■ **Exercise aim**:
Only the lines below starting at the one containing "Global Awakening Prayer (230, 66)" and ending at the one containing "About Us (792, 90)" belong in the answer, each copied exactly.

■ **Source material**:
+ + +

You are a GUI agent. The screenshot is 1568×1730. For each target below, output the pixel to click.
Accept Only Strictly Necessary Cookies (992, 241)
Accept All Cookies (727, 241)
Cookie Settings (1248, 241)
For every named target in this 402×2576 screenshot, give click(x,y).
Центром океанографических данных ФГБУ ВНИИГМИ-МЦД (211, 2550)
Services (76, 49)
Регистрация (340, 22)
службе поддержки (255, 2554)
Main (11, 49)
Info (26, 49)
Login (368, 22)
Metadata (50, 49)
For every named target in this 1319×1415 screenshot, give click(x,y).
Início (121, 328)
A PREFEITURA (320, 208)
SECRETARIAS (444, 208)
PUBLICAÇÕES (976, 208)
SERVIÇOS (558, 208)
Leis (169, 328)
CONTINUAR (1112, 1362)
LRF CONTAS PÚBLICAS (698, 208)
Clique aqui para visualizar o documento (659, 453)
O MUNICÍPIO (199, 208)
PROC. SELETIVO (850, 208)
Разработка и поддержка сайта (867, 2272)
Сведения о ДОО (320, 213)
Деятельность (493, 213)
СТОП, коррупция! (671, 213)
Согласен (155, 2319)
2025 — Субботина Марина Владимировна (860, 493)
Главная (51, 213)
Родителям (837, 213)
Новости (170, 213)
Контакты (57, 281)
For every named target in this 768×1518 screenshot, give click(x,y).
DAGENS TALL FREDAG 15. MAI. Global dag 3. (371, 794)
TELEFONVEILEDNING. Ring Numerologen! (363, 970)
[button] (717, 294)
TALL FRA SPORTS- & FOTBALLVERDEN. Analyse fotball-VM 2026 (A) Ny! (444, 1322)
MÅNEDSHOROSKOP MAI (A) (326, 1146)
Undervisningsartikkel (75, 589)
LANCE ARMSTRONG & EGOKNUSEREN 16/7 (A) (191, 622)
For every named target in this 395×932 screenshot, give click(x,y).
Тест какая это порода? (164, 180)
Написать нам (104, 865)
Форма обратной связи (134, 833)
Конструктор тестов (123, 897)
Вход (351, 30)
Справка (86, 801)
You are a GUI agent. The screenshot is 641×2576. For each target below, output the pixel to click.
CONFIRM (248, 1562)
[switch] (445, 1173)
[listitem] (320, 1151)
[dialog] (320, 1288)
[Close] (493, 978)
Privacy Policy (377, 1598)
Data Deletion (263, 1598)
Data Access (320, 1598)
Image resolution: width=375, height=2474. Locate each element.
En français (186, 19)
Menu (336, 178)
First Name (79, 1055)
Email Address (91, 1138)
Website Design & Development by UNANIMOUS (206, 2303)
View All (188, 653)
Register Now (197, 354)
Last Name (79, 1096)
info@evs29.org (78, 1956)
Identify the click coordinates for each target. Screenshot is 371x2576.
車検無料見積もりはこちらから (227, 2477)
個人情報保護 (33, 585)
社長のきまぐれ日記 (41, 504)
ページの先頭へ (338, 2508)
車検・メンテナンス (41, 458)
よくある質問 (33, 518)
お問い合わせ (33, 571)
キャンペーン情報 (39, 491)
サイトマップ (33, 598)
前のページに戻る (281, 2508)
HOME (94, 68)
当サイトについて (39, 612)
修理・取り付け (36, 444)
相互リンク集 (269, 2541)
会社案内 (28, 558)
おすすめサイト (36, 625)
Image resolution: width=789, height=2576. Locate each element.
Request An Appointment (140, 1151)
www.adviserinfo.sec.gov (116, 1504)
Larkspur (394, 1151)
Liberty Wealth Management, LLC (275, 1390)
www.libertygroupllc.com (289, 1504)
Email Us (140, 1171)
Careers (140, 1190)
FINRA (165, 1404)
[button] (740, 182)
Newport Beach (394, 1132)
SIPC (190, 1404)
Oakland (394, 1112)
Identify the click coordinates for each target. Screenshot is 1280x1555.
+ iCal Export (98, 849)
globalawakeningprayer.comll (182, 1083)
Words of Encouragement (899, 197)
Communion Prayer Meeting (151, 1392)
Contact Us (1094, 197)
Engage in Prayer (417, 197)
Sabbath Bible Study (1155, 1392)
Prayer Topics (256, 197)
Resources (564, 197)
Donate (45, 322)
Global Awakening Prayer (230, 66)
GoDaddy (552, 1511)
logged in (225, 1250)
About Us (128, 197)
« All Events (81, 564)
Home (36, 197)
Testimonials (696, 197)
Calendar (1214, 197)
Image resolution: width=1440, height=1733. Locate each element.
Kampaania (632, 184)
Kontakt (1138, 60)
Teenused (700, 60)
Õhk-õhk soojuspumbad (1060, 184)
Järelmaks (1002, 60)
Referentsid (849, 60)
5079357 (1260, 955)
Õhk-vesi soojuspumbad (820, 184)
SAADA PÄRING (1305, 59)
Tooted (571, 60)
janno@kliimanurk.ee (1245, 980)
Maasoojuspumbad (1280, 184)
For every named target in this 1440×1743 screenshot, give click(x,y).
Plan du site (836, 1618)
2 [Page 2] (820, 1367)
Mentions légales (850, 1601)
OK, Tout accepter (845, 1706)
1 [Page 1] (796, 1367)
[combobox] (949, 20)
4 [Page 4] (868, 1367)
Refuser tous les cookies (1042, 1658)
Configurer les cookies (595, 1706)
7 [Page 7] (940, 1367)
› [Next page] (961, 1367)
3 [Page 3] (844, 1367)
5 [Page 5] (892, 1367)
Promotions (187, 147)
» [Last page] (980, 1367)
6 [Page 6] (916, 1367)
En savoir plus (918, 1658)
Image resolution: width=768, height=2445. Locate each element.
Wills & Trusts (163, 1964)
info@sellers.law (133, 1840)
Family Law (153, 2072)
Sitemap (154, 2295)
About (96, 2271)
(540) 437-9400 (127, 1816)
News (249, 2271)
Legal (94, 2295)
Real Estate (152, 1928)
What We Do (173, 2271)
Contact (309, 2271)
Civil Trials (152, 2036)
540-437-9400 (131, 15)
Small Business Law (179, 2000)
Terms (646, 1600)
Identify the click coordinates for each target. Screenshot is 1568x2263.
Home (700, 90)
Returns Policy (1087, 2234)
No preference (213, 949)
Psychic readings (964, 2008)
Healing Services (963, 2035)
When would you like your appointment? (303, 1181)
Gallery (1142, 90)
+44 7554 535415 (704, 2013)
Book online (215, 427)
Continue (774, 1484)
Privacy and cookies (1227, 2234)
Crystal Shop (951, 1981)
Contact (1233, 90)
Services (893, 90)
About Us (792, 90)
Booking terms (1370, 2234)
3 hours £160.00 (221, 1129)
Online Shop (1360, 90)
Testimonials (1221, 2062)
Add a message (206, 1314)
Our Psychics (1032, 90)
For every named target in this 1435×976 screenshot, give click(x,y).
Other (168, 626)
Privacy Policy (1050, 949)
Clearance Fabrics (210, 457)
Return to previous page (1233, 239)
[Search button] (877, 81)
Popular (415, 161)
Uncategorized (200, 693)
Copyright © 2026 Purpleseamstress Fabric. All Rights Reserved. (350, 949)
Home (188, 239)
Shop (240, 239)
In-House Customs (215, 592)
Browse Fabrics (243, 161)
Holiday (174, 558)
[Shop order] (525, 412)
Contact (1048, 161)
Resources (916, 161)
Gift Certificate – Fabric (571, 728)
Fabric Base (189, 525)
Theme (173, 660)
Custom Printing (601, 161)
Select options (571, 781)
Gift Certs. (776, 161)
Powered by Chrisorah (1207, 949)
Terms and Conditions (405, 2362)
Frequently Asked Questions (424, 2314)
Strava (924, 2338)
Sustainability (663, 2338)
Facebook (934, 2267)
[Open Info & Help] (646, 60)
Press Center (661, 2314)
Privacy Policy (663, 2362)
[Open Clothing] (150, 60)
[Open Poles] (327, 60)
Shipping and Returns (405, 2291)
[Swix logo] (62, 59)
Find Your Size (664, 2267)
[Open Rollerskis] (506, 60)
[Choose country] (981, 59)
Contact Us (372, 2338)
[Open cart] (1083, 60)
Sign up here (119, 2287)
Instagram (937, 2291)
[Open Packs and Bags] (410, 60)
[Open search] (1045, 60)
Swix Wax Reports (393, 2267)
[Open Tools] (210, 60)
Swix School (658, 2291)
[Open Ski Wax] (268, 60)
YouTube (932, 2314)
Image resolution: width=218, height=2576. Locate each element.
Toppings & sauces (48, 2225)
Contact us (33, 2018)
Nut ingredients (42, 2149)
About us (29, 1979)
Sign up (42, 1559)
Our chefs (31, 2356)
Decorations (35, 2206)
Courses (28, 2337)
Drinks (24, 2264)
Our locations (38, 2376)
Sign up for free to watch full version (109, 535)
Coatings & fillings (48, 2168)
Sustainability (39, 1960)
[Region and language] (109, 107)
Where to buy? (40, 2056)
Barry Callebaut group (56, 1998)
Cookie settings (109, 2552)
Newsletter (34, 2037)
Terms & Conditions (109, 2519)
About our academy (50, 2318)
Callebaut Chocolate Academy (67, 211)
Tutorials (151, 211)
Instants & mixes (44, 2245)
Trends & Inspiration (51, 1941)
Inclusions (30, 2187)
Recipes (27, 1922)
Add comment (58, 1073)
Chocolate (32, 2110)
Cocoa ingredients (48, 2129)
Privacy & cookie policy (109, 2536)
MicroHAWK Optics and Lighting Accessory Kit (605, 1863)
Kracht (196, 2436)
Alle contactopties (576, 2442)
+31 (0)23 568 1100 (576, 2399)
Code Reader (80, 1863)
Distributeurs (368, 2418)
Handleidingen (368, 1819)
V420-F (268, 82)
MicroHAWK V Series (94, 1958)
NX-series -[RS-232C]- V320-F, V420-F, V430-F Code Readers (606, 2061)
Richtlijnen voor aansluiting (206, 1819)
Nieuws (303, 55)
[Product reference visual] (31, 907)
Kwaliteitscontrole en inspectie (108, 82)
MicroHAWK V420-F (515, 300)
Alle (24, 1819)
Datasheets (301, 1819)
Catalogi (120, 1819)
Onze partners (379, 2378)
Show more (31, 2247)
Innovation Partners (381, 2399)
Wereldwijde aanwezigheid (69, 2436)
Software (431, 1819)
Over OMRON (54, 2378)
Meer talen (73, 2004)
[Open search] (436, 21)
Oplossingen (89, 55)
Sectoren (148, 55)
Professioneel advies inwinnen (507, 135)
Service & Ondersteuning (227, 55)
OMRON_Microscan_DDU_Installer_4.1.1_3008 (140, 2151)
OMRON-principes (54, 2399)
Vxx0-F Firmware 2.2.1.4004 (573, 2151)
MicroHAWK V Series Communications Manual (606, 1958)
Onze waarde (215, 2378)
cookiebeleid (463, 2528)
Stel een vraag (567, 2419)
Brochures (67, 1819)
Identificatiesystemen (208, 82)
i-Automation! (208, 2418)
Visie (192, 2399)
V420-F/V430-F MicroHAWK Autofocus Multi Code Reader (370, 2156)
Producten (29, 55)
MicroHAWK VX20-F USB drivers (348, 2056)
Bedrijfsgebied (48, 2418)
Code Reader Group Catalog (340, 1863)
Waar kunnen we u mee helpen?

+ + +

■ **Solution to this task**:
Global Awakening Prayer (230, 66)
GoDaddy (552, 1511)
logged in (225, 1250)
About Us (128, 197)
« All Events (81, 564)
Home (36, 197)
Testimonials (696, 197)
Calendar (1214, 197)
Image resolution: width=1440, height=1733. Locate each element.
Kampaania (632, 184)
Kontakt (1138, 60)
Teenused (700, 60)
Õhk-õhk soojuspumbad (1060, 184)
Järelmaks (1002, 60)
Referentsid (849, 60)
5079357 (1260, 955)
Õhk-vesi soojuspumbad (820, 184)
SAADA PÄRING (1305, 59)
Tooted (571, 60)
janno@kliimanurk.ee (1245, 980)
Maasoojuspumbad (1280, 184)
For every named target in this 1440×1743 screenshot, give click(x,y).
Plan du site (836, 1618)
2 [Page 2] (820, 1367)
Mentions légales (850, 1601)
OK, Tout accepter (845, 1706)
1 [Page 1] (796, 1367)
[combobox] (949, 20)
4 [Page 4] (868, 1367)
Refuser tous les cookies (1042, 1658)
Configurer les cookies (595, 1706)
7 [Page 7] (940, 1367)
› [Next page] (961, 1367)
3 [Page 3] (844, 1367)
5 [Page 5] (892, 1367)
Promotions (187, 147)
» [Last page] (980, 1367)
6 [Page 6] (916, 1367)
En savoir plus (918, 1658)
Image resolution: width=768, height=2445. Locate each element.
Wills & Trusts (163, 1964)
info@sellers.law (133, 1840)
Family Law (153, 2072)
Sitemap (154, 2295)
About (96, 2271)
(540) 437-9400 (127, 1816)
News (249, 2271)
Legal (94, 2295)
Real Estate (152, 1928)
What We Do (173, 2271)
Contact (309, 2271)
Civil Trials (152, 2036)
540-437-9400 (131, 15)
Small Business Law (179, 2000)
Terms (646, 1600)
Identify the click coordinates for each target. Screenshot is 1568x2263.
Home (700, 90)
Returns Policy (1087, 2234)
No preference (213, 949)
Psychic readings (964, 2008)
Healing Services (963, 2035)
When would you like your appointment? (303, 1181)
Gallery (1142, 90)
+44 7554 535415 (704, 2013)
Book online (215, 427)
Continue (774, 1484)
Privacy and cookies (1227, 2234)
Crystal Shop (951, 1981)
Contact (1233, 90)
Services (893, 90)
About Us (792, 90)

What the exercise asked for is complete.